[Credit Cards vs. Bitcoin, a Boxing Match]

Last week someone on Reddit was having trouble grasping the virtues of Bitcoin versus good-old credit cards. He listed a number of perceived pros for Bitcoin, but also what he saw as its cons — summarized here:

  • “You cannot chargeback. I wouldn't buy anything across internet with that technology...”
  • “You are vulnerable to additional scams...”
  • “Transactions take longer...”
  • “You have to buy bitcoin first, and nearly everyone has CC now.”

He concludes, “In the end I don't get all the hype. Why would i resign from simple credit card?”

Weaknesses in Bitcoin?

The first thing I noticed was, of the four ‘cons’ mentioned, three were weak spots (real or perceived) in the Bitcoin ecosystem, not with Bitcoin itself. In other words, almost all of the ‘problems’ the Original Poster (OP) pointed to are due to Bitcoin's young age. That is, because it's still young, its “infrastructure” and knowledge amongst the public are not as developed as the services, tools, and awareness surrounding credit cards.

In each of these cases, the problems will be and are being solved.
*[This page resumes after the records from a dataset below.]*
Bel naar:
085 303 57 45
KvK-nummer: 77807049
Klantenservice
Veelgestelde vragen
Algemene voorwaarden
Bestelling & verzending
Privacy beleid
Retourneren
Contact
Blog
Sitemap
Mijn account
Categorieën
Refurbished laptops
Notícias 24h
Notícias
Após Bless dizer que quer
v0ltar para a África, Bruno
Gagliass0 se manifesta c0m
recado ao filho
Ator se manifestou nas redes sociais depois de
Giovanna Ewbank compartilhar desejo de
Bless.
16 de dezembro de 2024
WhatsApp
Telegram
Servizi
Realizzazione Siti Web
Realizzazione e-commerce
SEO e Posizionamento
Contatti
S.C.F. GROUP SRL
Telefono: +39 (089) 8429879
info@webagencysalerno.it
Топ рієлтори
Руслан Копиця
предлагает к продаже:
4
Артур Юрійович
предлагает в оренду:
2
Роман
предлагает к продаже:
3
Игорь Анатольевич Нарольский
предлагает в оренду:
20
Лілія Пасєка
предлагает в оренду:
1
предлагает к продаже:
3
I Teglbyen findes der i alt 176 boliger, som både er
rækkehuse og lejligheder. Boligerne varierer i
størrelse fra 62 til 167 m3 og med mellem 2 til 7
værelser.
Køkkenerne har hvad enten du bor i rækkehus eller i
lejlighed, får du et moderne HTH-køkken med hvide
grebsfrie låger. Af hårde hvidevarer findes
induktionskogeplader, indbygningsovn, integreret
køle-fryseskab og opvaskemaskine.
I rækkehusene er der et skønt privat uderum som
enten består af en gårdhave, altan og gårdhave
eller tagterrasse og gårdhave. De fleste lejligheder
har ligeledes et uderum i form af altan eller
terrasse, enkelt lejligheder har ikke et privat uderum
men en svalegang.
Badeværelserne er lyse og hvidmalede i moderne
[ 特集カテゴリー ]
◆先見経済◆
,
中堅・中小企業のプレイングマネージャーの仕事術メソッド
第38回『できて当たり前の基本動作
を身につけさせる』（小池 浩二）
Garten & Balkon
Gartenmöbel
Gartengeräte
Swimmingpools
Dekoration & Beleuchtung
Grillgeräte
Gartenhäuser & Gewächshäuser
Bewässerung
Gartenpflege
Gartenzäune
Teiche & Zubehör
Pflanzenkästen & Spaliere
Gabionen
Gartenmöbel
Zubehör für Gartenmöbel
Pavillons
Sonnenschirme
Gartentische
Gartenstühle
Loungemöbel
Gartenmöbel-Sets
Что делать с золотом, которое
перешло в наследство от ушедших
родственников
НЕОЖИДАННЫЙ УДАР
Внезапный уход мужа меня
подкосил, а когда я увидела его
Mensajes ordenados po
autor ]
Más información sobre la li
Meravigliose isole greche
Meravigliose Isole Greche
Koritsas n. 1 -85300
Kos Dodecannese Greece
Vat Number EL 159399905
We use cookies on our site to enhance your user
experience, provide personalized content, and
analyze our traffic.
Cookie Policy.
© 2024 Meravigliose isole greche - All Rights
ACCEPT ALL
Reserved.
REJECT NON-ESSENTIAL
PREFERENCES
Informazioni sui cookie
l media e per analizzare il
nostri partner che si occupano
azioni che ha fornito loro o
Now, to give the benefit of the doubt to our fellow redditor, he had at least one legitimate gripe (no chargebacks); and, we shouldn't expect those not steeped in crypto-currency to read the fuzzy line between Bitcoin, itself, and its surrounding infrastructure. But courtesy aside, there's an important angle that few on Reddit seemed to point out: the OP was asking the wrong question.

Payment Network vs. Monetary Unit

Bitcoin has two central ‘features’ that go hand-in-hand. Without either of these, Bitcoin would not be possible:

  • The payment network (the part the OP was focused on).
  • The monetary unit, or the “digital currency” aspect.

If you're only focused on the payment network, you're arguably missing Bitcoin's most important feature: Bitcoin is honest money — Bitcoin is a currency, an “implementation of money”, in its own right. Credit cards, on the other hand, are simply gateways for transferring other forms of money (other currencies).

[Pound, Dollar, and Bitcoin on Pillars]

But more to the point, when you use a credit card, you're really using a national currency under the surface, and all those currencies are raught with corruption. Dollars, pounds, euros, and yen are all virtually guaranteed to buy you fewer goods next year than they do this year.

Bitcoin's ‘currency unit’, in tandem with its transfer-ability are the source of “all the hype” — whether the ‘hypers’ realize that or not.

This subtle fact — inflation — may not seem that important, but over the course of years and decades, the integrity of a monetary unit makes the difference between poor countries and rich ones, to speak nothing of the individual hardships people endure.

Today, all the buzz around Bitcoin is related to its being a phenominally easy way to send money around the world. In the fullness of time, people will see there's much more to it than that.

They'll come for the payment network, but they'll stay for the money.